▸ **Work item**:
On how many lines of these entries does the word "your" occur? State the number alone.

Stored dataset items
---

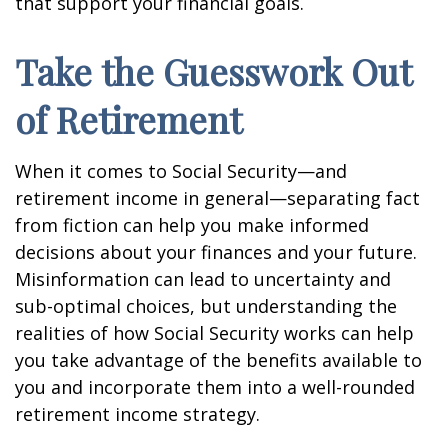
that support your financial goals.
Take the Guesswork Out
of Retirement
When it comes to Social Security—and
retirement income in general—separating fact
from fiction can help you make informed
decisions about your finances and your future.
Misinformation can lead to uncertainty and
sub-optimal choices, but understanding the
realities of how Social Security works can help
you take advantage of the benefits available to
you and incorporate them into a well-rounded
retirement income strategy.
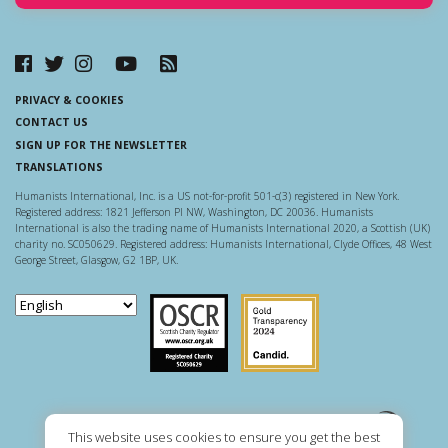
PRIVACY & COOKIES
CONTACT US
SIGN UP FOR THE NEWSLETTER
TRANSLATIONS
Humanists International, Inc. is a US not-for-profit 501-c(3) registered in New York.
Registered address: 1821 Jefferson Pl NW, Washington, DC 20036. Humanists
International is also the trading name of Humanists International 2020, a Scottish (UK)
charity no. SC050629. Registered address: Humanists International, Clyde Offices, 48 West
George Street, Glasgow, G2 1BP, UK.
Scottish Charity Regulator
Guidestar US
This website uses cookies to ensure you get the best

---

▸ **Task solution**:
2